Start of Extracted material

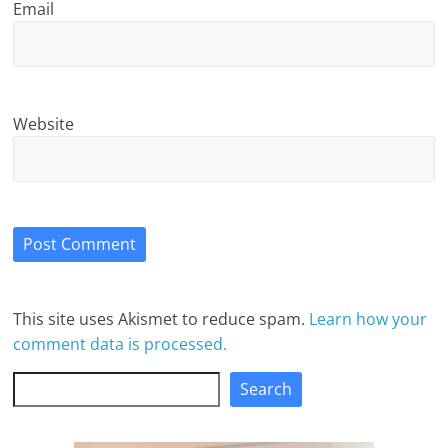
Email
Website
This site uses Akismet to reduce spam.
Learn how your
comment data is processed.
Search
Search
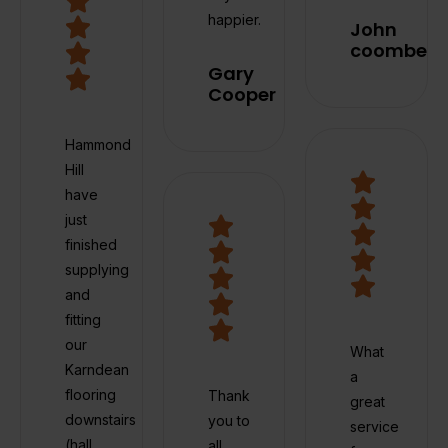
happier.
John
coombes
Gary
Cooper
Hammond
Hill
have
just
finished
supplying
and
fitting
our
What
Karndean
a
flooring
Thank
great
downstairs
you to
service
(hall,
all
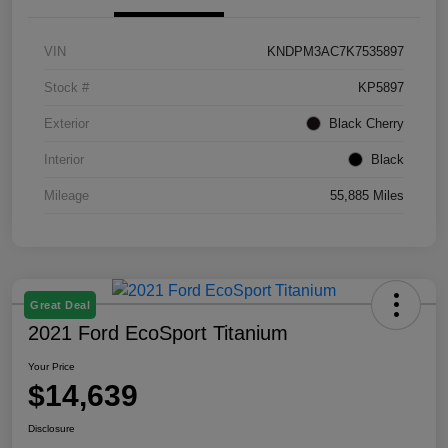
VIN
KNDPM3AC7K7535897
Stock #
KP5897
Exterior
Black Cherry
Interior
Black
Mileage
55,885 Miles
Great Deal
2021 Ford EcoSport Titanium
Your Price
$14,639
Disclosure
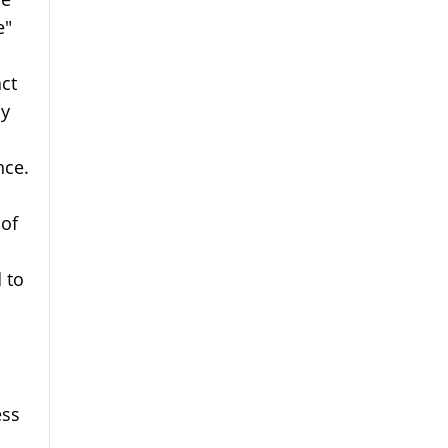
e"
ct
my
nce.
 of
 to
ess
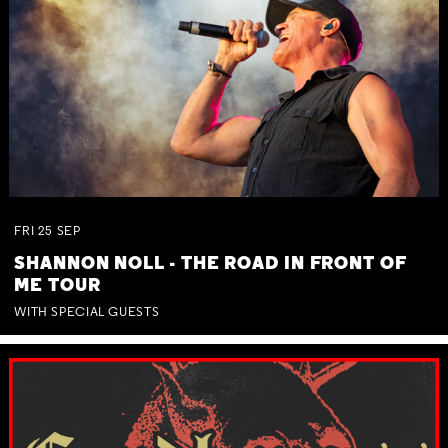
FRI
25
SEP
SHANNON NOLL - THE ROAD IN FRONT OF
ME TOUR
WITH SPECIAL GUESTS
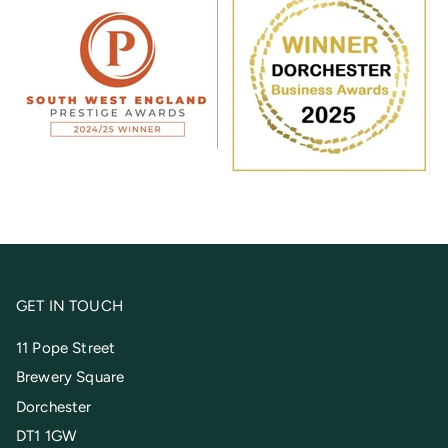
GET IN TOUCH
11 Pope Street
Brewery Square
Dorchester
DT1 1GW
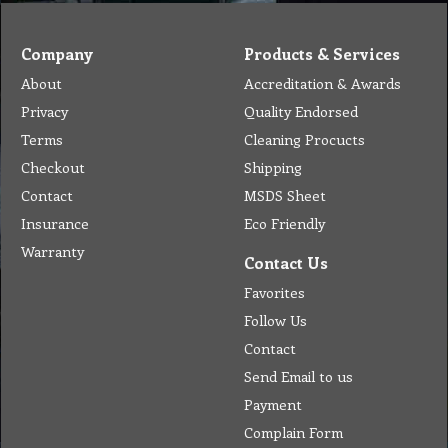
Company
Products & Services
About
Accreditation & Awards
Privacy
Quality Endorsed
Terms
Cleaning Procucts
Checkout
Shipping
Contact
MSDS Sheet
Insurance
Eco Friendly
Warranty
Contact Us
Favorites
Follow Us
Contact
Send Email to us
Payment
Complain Form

End of Extracted material

* _Task item_
Please return the records above exactly as written, dropping every picture.

* _Answer_
Email
Website
This site uses Akismet to reduce spam.
Learn how your
comment data is processed.
Search
Search
happier.
John
coombes
Gary
Cooper
Hammond
Hill
have
just
finished
supplying
and
fitting
our
What
Karndean
a
flooring
Thank
great
downstairs
you to
service
(hall,
all
VIN
KNDPM3AC7K7535897
Stock #
KP5897
Exterior
Black Cherry
Interior
Black
Mileage
55,885 Miles
Great Deal
2021 Ford EcoSport Titanium
Your Price
$14,639
Disclosure
e"
ct
my
nce.
 of
 to
ess
FRI
25
SEP
SHANNON NOLL - THE ROAD IN FRONT OF
ME TOUR
WITH SPECIAL GUESTS
GET IN TOUCH
11 Pope Street
Brewery Square
Dorchester
DT1 1GW
Company
Products & Services
About
Accreditation & Awards
Privacy
Quality Endorsed
Terms
Cleaning Procucts
Checkout
Shipping
Contact
MSDS Sheet
Insurance
Eco Friendly
Warranty
Contact Us
Favorites
Follow Us
Contact
Send Email to us
Payment
Complain Form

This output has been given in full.